3H thymidine incorporation, cell count, lymph node weight and ear weight: WILCOXON-Test

Results and discussion

Positive control results:

Historical Positive Control Data for alpha-Hexylcinnamaldehylde (techn. 85%) in MEK are performed twice per year using concentrations of 1%, 5%, 15%. The EC3 (estimated concentration that leads to the SI of 3.0) for 3H thymidine incorporation was calculated by semi-logarithmical regression from the results of all concentrations to be 1.4% and 4.5%, respectively. The EC1.5 (estimated concentration that leads to the SI of 1.5) for cell count was calculated to be 1.0% and 2.4%, respectively.

In vivo (LLNA)

Resultsopen allclose all

Cellular proliferation data / Observations:

EC3 / EC1.5 CALCULATION
The threshold concentration for sensitization induction was <10%. The EC3 (estimated concentration that leads to the SI of 3.0) for 3H thymidine incorporation and the EC1.5 (estimated concentration that leads to the SI of 1.5) for cell count was calculated by semi-logarithmical regression from the results of all concentrations to be 5.8% and 4.6%, respectively.
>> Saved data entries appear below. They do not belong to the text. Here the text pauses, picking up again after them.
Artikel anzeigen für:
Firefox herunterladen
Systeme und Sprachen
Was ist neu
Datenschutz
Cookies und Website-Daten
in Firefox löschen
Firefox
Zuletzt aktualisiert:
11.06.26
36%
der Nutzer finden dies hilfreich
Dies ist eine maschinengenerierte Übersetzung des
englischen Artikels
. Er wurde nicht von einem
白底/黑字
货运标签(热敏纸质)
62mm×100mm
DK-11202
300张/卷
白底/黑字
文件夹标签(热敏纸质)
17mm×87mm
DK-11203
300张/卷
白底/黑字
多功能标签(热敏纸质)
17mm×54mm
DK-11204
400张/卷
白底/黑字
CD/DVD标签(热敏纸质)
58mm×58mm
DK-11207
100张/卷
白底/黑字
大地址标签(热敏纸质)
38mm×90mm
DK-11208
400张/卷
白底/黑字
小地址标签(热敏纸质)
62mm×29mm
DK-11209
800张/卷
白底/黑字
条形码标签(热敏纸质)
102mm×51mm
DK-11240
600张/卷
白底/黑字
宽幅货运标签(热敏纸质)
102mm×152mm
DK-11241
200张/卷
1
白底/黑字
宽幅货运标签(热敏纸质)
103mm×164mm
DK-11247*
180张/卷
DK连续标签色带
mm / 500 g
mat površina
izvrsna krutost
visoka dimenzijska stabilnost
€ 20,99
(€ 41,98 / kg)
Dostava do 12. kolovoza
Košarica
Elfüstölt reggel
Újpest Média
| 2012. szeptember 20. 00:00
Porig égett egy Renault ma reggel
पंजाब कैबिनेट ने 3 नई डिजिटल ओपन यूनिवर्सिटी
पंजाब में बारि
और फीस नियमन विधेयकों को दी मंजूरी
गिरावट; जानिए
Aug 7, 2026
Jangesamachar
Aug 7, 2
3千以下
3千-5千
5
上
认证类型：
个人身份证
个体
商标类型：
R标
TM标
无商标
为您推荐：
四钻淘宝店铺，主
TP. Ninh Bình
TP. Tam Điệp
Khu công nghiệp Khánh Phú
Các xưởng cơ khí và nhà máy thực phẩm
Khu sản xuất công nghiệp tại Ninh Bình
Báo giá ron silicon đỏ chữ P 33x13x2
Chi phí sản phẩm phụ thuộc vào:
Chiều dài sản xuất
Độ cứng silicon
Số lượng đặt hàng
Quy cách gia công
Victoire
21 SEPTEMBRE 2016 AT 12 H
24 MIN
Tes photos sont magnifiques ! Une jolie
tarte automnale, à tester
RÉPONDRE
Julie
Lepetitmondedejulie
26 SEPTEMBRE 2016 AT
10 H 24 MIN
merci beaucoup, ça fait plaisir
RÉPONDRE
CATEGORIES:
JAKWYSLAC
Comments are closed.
Any other information on results incl. tables

Test Group	Treatment	³H-thymidine incorporation Stimulation Index1	Cell count Stimulation Index1	Lymph Node Weight Stimulation Index1	Ear Weight Stimulation Index1
1	vehicle MEK	1.00	1.00	1.00	1.00
2	10% in MEK	7.78   ##	1.91  ##	1.44  ##	0.98
3	25% in MEK	13.54   ##	2.71  ##	2.10  ##	1.00
4	50% in MEK	20.76   ##	2.87  ##	2.22  ##	1.12    #

¹test group x/test group 1 (vehicle control)
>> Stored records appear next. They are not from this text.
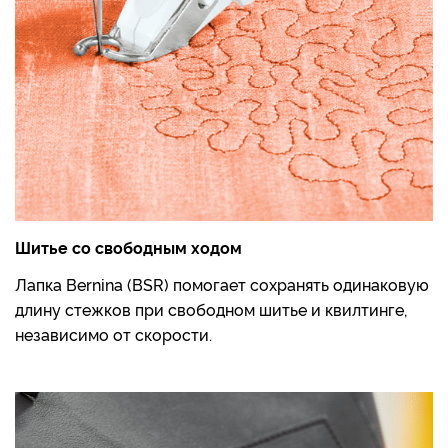
Шитье со свободным ходом
Лапка Bernina (BSR) помогает сохранять одинаковую
длину стежков при свободном шитье и квилтинге,
независимо от скорости.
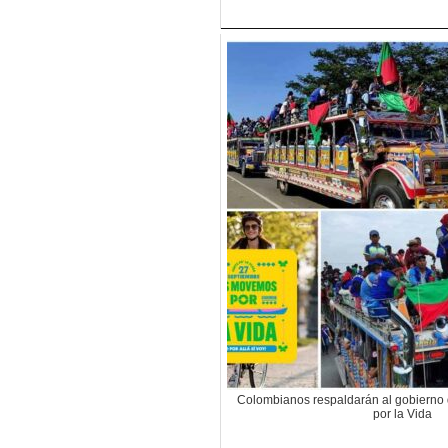
Colombianos respaldarán al gobierno 
por la Vida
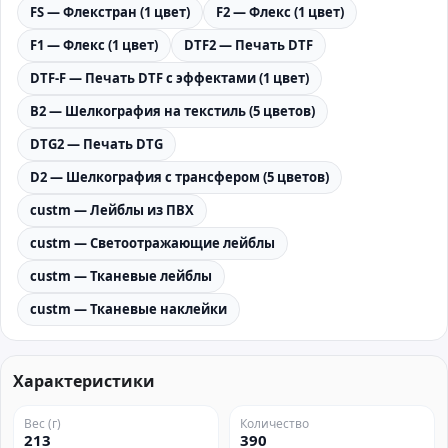
FS — Флекстран (1 цвет)
F2 — Флекс (1 цвет)
F1 — Флекс (1 цвет)
DTF2 — Печать DTF
DTF-F — Печать DTF с эффектами (1 цвет)
B2 — Шелкография на текстиль (5 цветов)
DTG2 — Печать DTG
D2 — Шелкография с трансфером (5 цветов)
custm — Лейблы из ПВХ
custm — Светоотражающие лейблы
custm — Тканевые лейблы
custm — Тканевые наклейки
Характеристики
Вес (г)
Количество
213
390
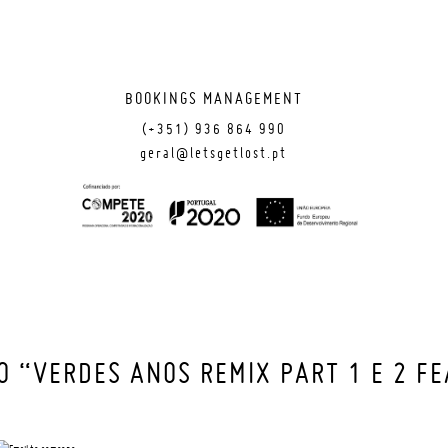
BOOKINGS MANAGEMENT
(+351) 936 864 990
geral@letsgetlost.pt
 “VERDES ANOS REMIX PART 1 E 2 FEA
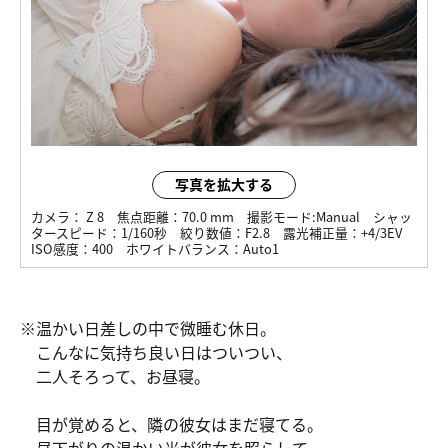
写真を拡大する
カメラ：
Z 8
焦点距離：
70.0 mm
撮影モード:
Manual
シャッ
タースピード：
1/160秒
絞り数値：
F2.8
露光補正量：
+4/3EV
ISO感度：
400
ホワイトバランス：
Auto1
※温かい日差しの中で微睡む休日。
こんなに気持ち良い日はついつい、
二人そろって、お昼寝。
目が覚めると、隣の彼女はまだ寝てる。
昼下がりの温かい光が彼女を照らして…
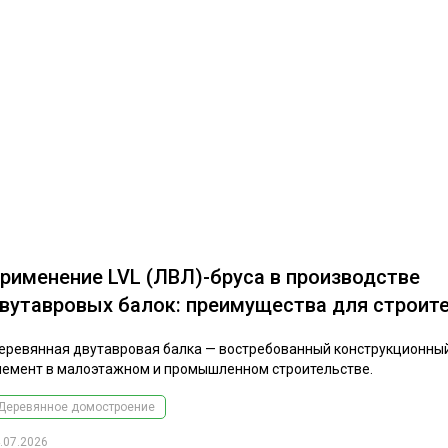
рименение LVL (ЛВЛ)-бруса в производстве
вутавровых балок: преимущества для строит
еревянная двутавровая балка — востребованный конструкционны
лемент в малоэтажном и промышленном строительстве.
Деревянное домостроение
.07.2026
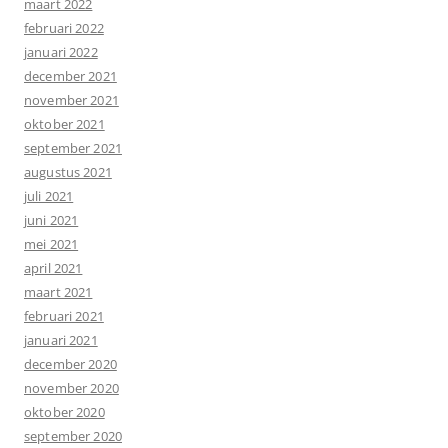
maart 2022
februari 2022
januari 2022
december 2021
november 2021
oktober 2021
september 2021
augustus 2021
juli 2021
juni 2021
mei 2021
april 2021
maart 2021
februari 2021
januari 2021
december 2020
november 2020
oktober 2020
september 2020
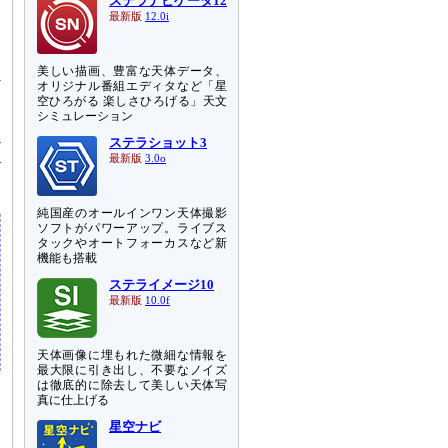
ステラナビゲータ12
最新版
12.0i
あ
明
美しい描画、豊富な天体データ、
外
オリジナル番組エディタなど「星
ま
空ひろがる 楽しさひろげる」天文
シミュレーション
ステラショット3
7
最新版
3.0o
ど
純国産のオールインワン天体撮影
ソフトがパワーアップ。ライブス
タックやオートフォーカスなど新
機能も搭載
ステライメージ10
最新版
10.0f
天体画像に埋もれた微細な情報を
最大限に引き出し、不要なノイズ
は徹底的に除去して美しい天体写
真に仕上げる
星空ナビ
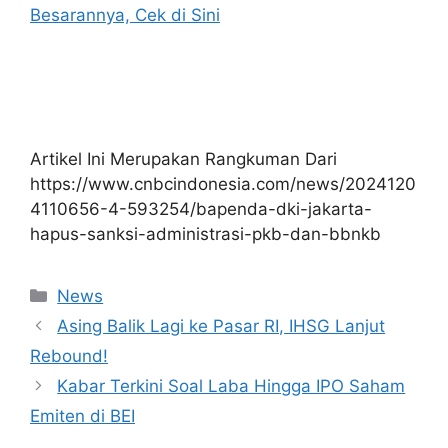
Besarannya, Cek di Sini
Artikel Ini Merupakan Rangkuman Dari
https://www.cnbcindonesia.com/news/2024120
4110656-4-593254/bapenda-dki-jakarta-
hapus-sanksi-administrasi-pkb-dan-bbnkb
Kategori
News
Asing Balik Lagi ke Pasar RI, IHSG Lanjut
Rebound!
Kabar Terkini Soal Laba Hingga IPO Saham
Emiten di BEI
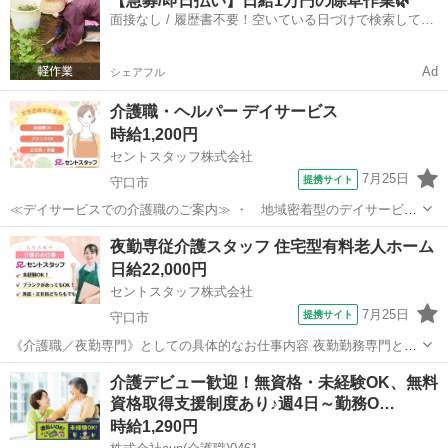
【急募/即日払い】日給1万円の除草作業🌿
列病院も近くにあり緊急時も安心・ ・ ＯＪＴもありますので、無資
面接なし / 履歴書不要！空いている日づけで検索して即
格・未経験者も安心 ≪イ...
日はたらける✨
Ad
シェアフル
介護職・ヘルパー デイサービス
時給1,200円
セントスタッフ株式会社
7月25日
提携サイト
守口市
≪デイサービスでの介護職のご案内≫ ・ 地域密着型のデイサービス
・ 8：30～17：30の1シフト ・ 週4日～でも相談可能 ・ 土曜日隔
大阪
守口市
介護
夜勤専従介護スタッフ 住宅型有料老人ホーム
週入れる方 ・ 定員18名/1日平均11～12名程度 ・ 送迎業務(添乗も
日給22,000円
含む)なし...
セントスタッフ株式会社
7月25日
提携サイト
守口市
《介護職／夜勤専門》としての具体的なお仕事内容 夜勤勤務専門とし
て、昼前～夜までのご利用者様へのサポート(介護業務)をお任せいたし
大阪
守口市
介護
介護デビュー歓迎！無資格・未経験OK、無料
ます。 【夜勤勤務の業務内容】 ・夕食に関わる業務全般(配膳、下
資格取得支援制度あり♪週4日～勤務O…
膳、服薬、食介) ・就寝ケア...
時給1,290円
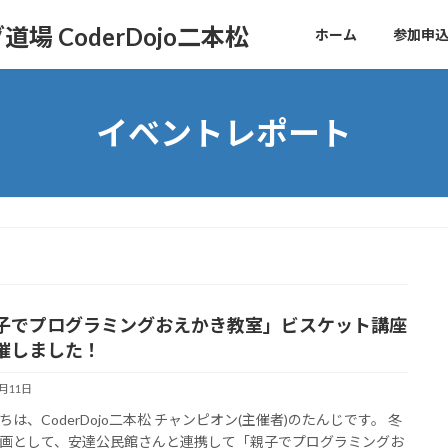
 CoderDojo二本松
ホーム
参加申
イベントレポート
子でプログラミングおえかき教室」ビスケット講座
催しました！
1月11日
ちは、CoderDojo二本松 チャンピオン(主催者)のたんじです。 冬
画として、安達公民館さんと連携して「親子でプログラミングお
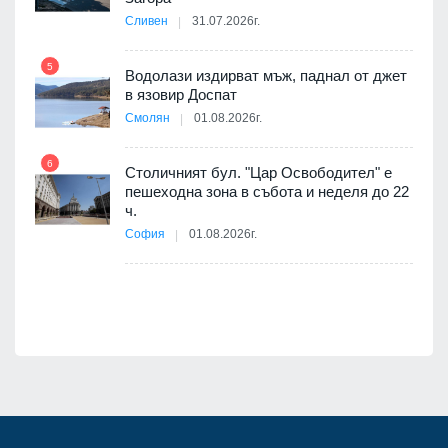
АЕЦ
Сливен
31.07.2026г.
5
Водолази издирват мъж, паднал от джет
11
в язовир Доспат
 няма
Смолян
01.08.2026г.
0 до
6
Столичният бул. "Цар Освободител" е
12
пешеходна зона в събота и неделя до 22
ч.
София
01.08.2026г.
я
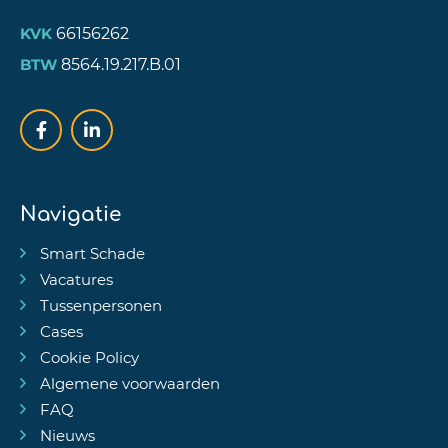
66156262
KVK
8564.19.217.B.01
BTW
Navigatie
Smart Schade
Vacatures
Tussenpersonen
Cases
Cookie Policy
Algemene voorwaarden
FAQ
Nieuws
The statistical evaluations were performed using the WILCOXON-test (# for p≤0.05, ## for p≤0.01)

Pretest / Irritation Screening:

No signs of systemic toxicity were observed in the pretest. After application of the 1%, 10% and 50% concentrations, the animals did not show relevant signs of local irritation as confirmed by determination of the ear weights (compared to current vehicle values). The ear thickness measurements were only increased at the 50% concentration; however, this may be due to moderate or severe compound residues which were noted on the ear skin during the whole observation period.

Main test:

When applied as 10%, 25% or 50% solution in MEK, the test substance induced a biologically relevant (increase above the cut off Stimulation Index of 3), statistically significant and concentration-dependent increase of³H thymidine incorporation into the cells from the auricular lymph nodes. Concomitantly, all concentrations induced a biologically relevant and statistically significant response (increase to 1.5-fold or above of control value = stimulation index (SI) ≥ 1.5) in the auricular lymph node cell counts. 
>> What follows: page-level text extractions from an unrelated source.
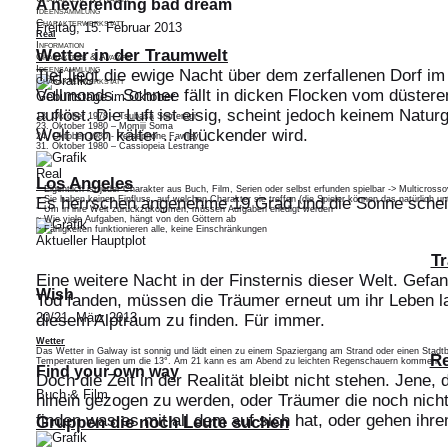
A neverending bad dream
28. Mai 1980 - Steven Valentine-Crowley
Ideensammlung
Charakterwerkstatt
Freitag, 15. Februar 2013
Real
Information
Wetter in der Traumwelt
Charaktere & Avatare
Ideensammlung
Tief liegt die ewige Nacht über dem zerfallenen Dorf im
Charakterwerkstatt
Vollmonds. Schnee fällt in dicken Flocken vom düster
Geburtstage im Oktober
auflöst. Die Luft ist eisig, scheint jedoch keinem Natu
13. Oktober 1978 – Tsubasa Sumeragi
23. Oktober 1980 – Momiji Soma
Welt noch kälter ... drückender wird.
24. Oktober 1980 - Persephone Fawley
31. Oktober 1980 – Cassiopeia Lestrange
Real
Los Angeles
~ Eigentlich ist jeder Charakter aus Buch, Film, Serien oder selbst erfunden spielbar -> Multicrosso
Es herrschen angenehme 19 Grad und die Sonne schein
~ Sie haben keinen Einfluss, auf welchen Charakter sie treffen (die Spieler können das natürlich un
~ Um in ihre Welt zurückzukommen, müssen Aufgaben erledigt werden
~ Wie viele Aufgaben, hängt von den Göttern ab
~ Fähigkeiten funktionieren alle, keine Einschränkungen
Aktueller Hauptplot
Tokio
T
Kühle Luft und starker Wind hält die Stadt gefangen 
Eine weitere Nacht in der Finsternis dieser Welt. Gef
über regnet es in Strömen sodass es doch ratsamer ist
Wish
Tod fanden, müssen die Träumer erneut um ihr Leben l
20/21. März 2013
diesem Alptraum zu finden. Für immer.
Wetter
Das Wetter in Galway ist sonnig und lädt einen zu einem Spaziergang am Strand oder einen Stad
Re
Temperaturen liegen um die 13°. Am 21 kann es am Abend zu leichten Regenschauern kommen.
Find your own way
Doch die Zeit in der Realität bleibt nicht stehen. Jene
Buch & Film
hinein gezogen zu werden, oder Träumer die noch nicht 
finden was es mit all dem auf sich hat, oder gehen ih
Gruppen die noch Leute suchen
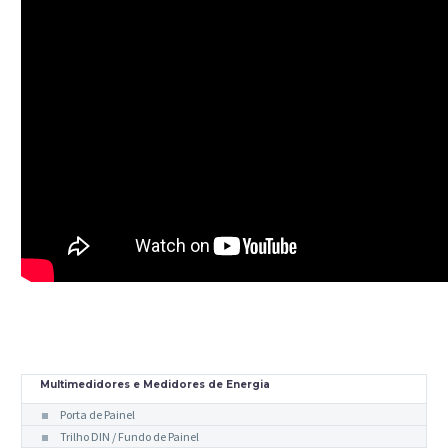
Multimedidores e Medidores de Energia
Porta de Painel
Trilho DIN / Fundo de Painel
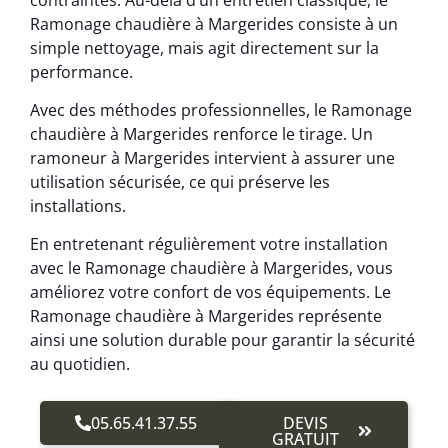
Ramonage chaudière à Margerides consiste à un
simple nettoyage, mais agit directement sur la
performance.
Avec des méthodes professionnelles, le Ramonage
chaudière à Margerides renforce le tirage. Un
ramoneur à Margerides intervient à assurer une
utilisation sécurisée, ce qui préserve les
installations.
En entretenant régulièrement votre installation
avec le Ramonage chaudière à Margerides, vous
améliorez votre confort de vos équipements. Le
Ramonage chaudière à Margerides représente
ainsi une solution durable pour garantir la sécurité
au quotidien.
05.65.41.37.55
DEVIS
GRATUIT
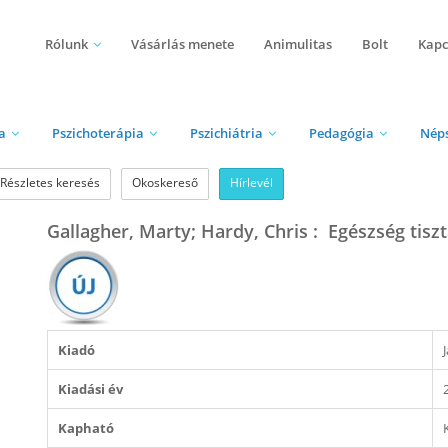
Rólunk
Vásárlás menete
Animulitas
Bolt
Kapc
a
Pszichoterápia
Pszichiátria
Pedagógia
Nép
Részletes keresés
Okoskereső
Hírlevél
Gallagher, Marty; Hardy, Chris : Egészség tisz
Kiadó
Kiadási év
Kapható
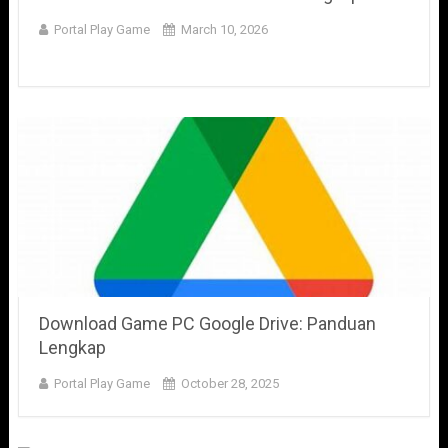
Portal Play Game
March 10, 2026
Download Game PC Google Drive: Panduan
Lengkap
Portal Play Game
October 28, 2025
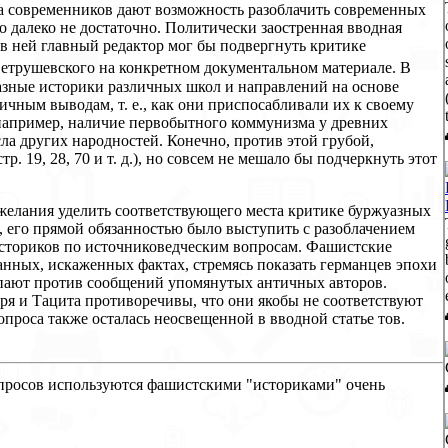
ва современников дают возможность разоблачить современных
о далеко не достаточно. Политически заостренная вводная
 в ней главный редактор мог бы подвергнуть критике
етрушевского на конкретном документальном материале. В
азные историки различных школ и направлений на основе
ичным выводам, т. е., как они приспосабливали их к своему
например, наличие первобытного коммунизма у древних
ла других народностей. Конечно, против этой грубой,
 19, 28, 70 и т. д.), но совсем не мешало бы подчеркнуть этот
 желания уделить соответствующего места критике буржуазных
е, его прямой обязанностью было выступить с разоблачением
сториков по источниковедческим вопросам. Фашистские
нных, искаженных фактах, стремясь показать германцев эпохи
упают против сообщений упомянутых античных авторов.
ря и Тацита противоречивы, что они якобы не соответствуют
вопроса также осталась неосвещенной в вводной статье тов.
просов используются фашистскими "историками" очень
In addition, statistically significant increases in lymph node weights were noted at all concentrations. The test substance concentrations did not cause increases (SI > 1.25) in ear weight demonstrating the absence of relevant ear skin irritation. However, a statistically significant increase in ear weights was noted at 50%. The expected body weight gain was generally observed during the study. No signs of systemic toxicity were noticed in all animals during general observation. Very slight erythema and/or slight swelling of the ear skin was observed in all animals at the 25% and 50% concentration on study day 2 and/or 5.Depending on the applied concentration slight to severe compound residues were observed on the ear skin in all test-substance treated animals.

Applicant's summary and conclusion

Interpretation of results:

Category 1B (indication of skin sensitising potential) based on GHS criteria

Conclusions:

As the EC3 (3H thymidine incorporation) and the EC1.5 (cell count) were calculated to be above 2%, it is concluded that 3,4-Dimethoxyphenethylamine exhibits a skin sensitizing potential (Skin Sens. Cat. 1B according to CLP) in the Murine Local Lymph Node Assay under the test conditions chosen.